Le Palais
Quand j’étais Roi, et Maçon – un maître prouvé et habile,
Je me dégageai un emplacement pour élever un Palais,
Tel qu’un Roi se doit de construire.
Je décidai, et fis creuser selon mes propres instructions.
Et juste là, au dessous du limon, j’atteignis
Les restes d’un Palais que jadis
Tel un Roi, un autre avait fait bâtir.
Il n’avait aucune valeur dans la façon,
Et aucune intelligence dans le Plan.
Cà et là, ses fondations ruinées couraient au hasard :
Maçonnerie grossière, maladroite.
Cependant, gravé sur chaque pierre on lisait :
» Après moi viendra un autre Bâtisseur ;
Dites-lui qu’un jour, j’ai su, moi aussi ! »
M’en servant rapidement pour mes propres tranchées,
Où mes fondations, bien conçues – elles ! s’élevaient,
J’ai placé ses pierres taillées et ses pierres d’angle,
Les retaillant et les ajustant à ma façon.
De ses plus beaux marbres j’ai fait moudre de la chaux
Que j’ai brûlée, éteinte, puis étendue.
Et j’ai pris ou délaissé, selon mon bon plaisir,
Les cadeaux posthumes de cette humble dépouille.
Pourtant, je n’ai éprouvé ni mépris, ni gloire,
Et comme nous les arrachions et les dispersions,
J’ai lu dans ces fondations rasées,
Au fond du cœur et de l’âme de leur bâtisseur.

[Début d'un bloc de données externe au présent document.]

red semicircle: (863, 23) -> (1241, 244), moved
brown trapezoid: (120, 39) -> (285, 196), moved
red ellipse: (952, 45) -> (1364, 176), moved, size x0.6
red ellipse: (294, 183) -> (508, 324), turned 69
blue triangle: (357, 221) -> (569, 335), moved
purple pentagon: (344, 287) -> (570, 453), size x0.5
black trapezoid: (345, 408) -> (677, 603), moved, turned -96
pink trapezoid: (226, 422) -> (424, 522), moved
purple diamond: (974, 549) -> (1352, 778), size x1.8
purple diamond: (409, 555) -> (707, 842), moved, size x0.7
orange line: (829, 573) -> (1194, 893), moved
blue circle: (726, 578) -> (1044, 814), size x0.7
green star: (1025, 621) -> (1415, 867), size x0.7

Pareillement, ( en son temps ) il s’était élevé
Et avait plaidé ( et défendu sa cause ).
Pareillement j’ai compris
La forme du rêve qu’il avait poursuivi,
En face de l’œuvre qu’il avait réalisée.
Quand j’étais Roi, et Maçon
Dans le plein zénith de ma vanité,
Ils m’envoyèrent une Parole du fond des ténèbres.

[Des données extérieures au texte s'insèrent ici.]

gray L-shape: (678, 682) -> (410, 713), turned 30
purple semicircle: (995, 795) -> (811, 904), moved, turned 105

A voix basse, et me prenant à part
Ils m’ont dit : La fin ultime des choses t’est interdite.
Ils m’ont dit : Tu as maintenant joué tout ton rôle.
Et ton Palais deviendra comme celui de l’autre,
Des décombres dont un roi à son tour, usera pour bâtir.

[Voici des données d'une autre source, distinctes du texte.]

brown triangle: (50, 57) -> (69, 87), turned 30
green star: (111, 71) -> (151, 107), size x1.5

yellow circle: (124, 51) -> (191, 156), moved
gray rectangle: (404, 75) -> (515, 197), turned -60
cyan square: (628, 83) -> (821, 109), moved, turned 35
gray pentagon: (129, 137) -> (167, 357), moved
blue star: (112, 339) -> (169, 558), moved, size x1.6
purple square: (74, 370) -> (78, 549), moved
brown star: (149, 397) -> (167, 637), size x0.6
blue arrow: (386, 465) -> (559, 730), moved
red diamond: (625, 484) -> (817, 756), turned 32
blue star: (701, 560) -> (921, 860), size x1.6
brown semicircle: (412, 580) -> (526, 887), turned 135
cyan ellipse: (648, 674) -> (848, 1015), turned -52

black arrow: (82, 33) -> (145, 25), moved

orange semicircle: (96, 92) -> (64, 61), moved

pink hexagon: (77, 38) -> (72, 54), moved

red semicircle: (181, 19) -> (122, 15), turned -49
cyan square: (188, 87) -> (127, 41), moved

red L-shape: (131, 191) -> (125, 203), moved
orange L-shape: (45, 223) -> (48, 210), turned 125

J’ai dis à mes ouvriers de quitter mes tranchées,
Mes carrières, et mes quais, et ( de laisser là )
Leurs ciseaux ( qui travaillaient la pierre ).
Tout mon ouvrage, je l’ai abandonné et confié au destin
De ces années qui n’ont plus foi ( en l’avenir ) ;
Seulement, j’ai gravé sur les madriers,
Seulement, j’ai gravé sur la pierre :
» Après moi viendra un autre Bâtisseur ;
Dites-lui qu’un jour j’ai su, moi aussi ! « .
D’après R.K. – Traduction M.R.
The Palace ( 1902 )
When I was a King and a Mason – a Mason proved and skilled –
I cleared me ground for a Palace such as a King should build.
I decreed, and dug down to my levels.
Presently, under the silt, I came on the wreck of a Palace
such as a king had built.
There was no worth in the fashion, there was no wit in the plan.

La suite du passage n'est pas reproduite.